Task item: Word for word, return the lines below from the first through the line that has "Bachelor’s degree, preferably", dropping the pictures.

(Exercise input Opens)

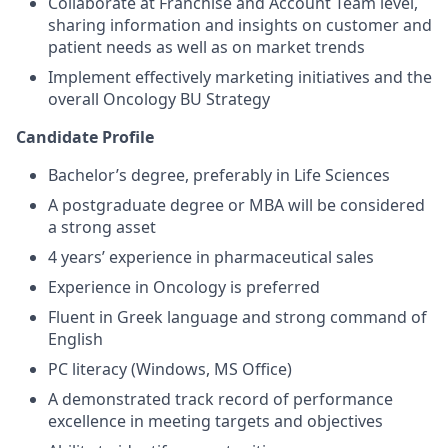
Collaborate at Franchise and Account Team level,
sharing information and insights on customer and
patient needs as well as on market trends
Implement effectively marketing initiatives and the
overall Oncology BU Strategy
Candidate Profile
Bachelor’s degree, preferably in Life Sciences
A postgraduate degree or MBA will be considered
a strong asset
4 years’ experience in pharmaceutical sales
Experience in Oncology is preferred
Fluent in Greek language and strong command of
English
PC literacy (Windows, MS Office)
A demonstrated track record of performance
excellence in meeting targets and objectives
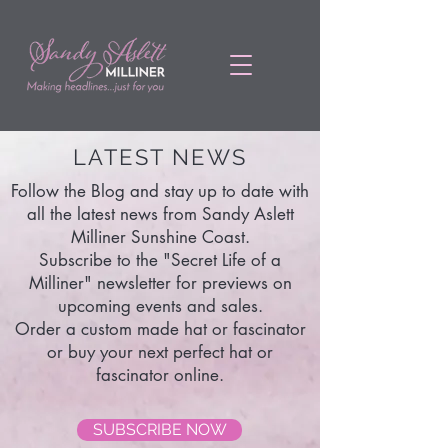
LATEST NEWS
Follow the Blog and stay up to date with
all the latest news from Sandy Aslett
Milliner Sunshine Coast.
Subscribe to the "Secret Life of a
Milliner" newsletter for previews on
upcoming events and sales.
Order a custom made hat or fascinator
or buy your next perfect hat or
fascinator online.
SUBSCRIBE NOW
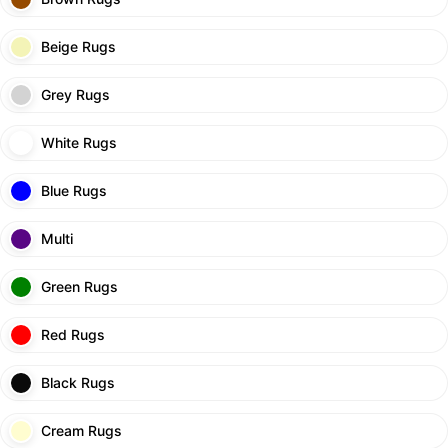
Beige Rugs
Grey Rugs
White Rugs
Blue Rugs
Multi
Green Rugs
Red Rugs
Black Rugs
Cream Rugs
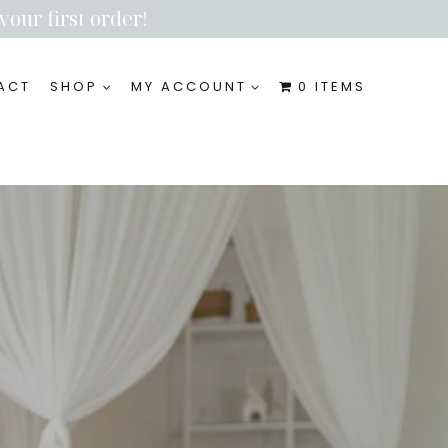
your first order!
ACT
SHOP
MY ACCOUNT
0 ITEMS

(Exercise input Closes)

Output for this task:
Collaborate at Franchise and Account Team level,
sharing information and insights on customer and
patient needs as well as on market trends
Implement effectively marketing initiatives and the
overall Oncology BU Strategy
Candidate Profile
Bachelor’s degree, preferably in Life Sciences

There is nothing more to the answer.